+++ RECORDS FOR THE EXERCISE

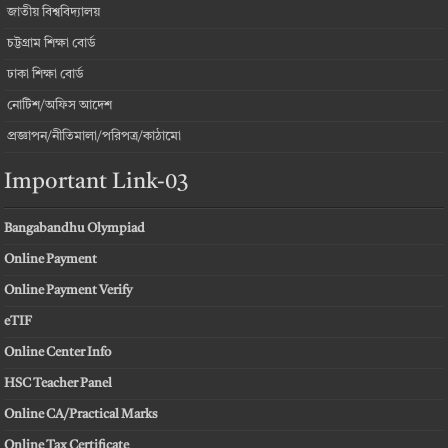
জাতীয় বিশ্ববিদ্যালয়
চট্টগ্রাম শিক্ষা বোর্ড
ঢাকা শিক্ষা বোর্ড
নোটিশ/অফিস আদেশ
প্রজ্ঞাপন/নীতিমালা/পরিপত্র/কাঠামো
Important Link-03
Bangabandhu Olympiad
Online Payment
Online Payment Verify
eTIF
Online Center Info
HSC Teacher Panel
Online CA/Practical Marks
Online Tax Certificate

++++++

**TASK DESCRIPTION:**
Please output each line above exactly and omit all images.

**RESPONSE:**
জাতীয় বিশ্ববিদ্যালয়
চট্টগ্রাম শিক্ষা বোর্ড
ঢাকা শিক্ষা বোর্ড
নোটিশ/অফিস আদেশ
প্রজ্ঞাপন/নীতিমালা/পরিপত্র/কাঠামো
Important Link-03
Bangabandhu Olympiad
Online Payment
Online Payment Verify
eTIF
Online Center Info
HSC Teacher Panel
Online CA/Practical Marks
Online Tax Certificate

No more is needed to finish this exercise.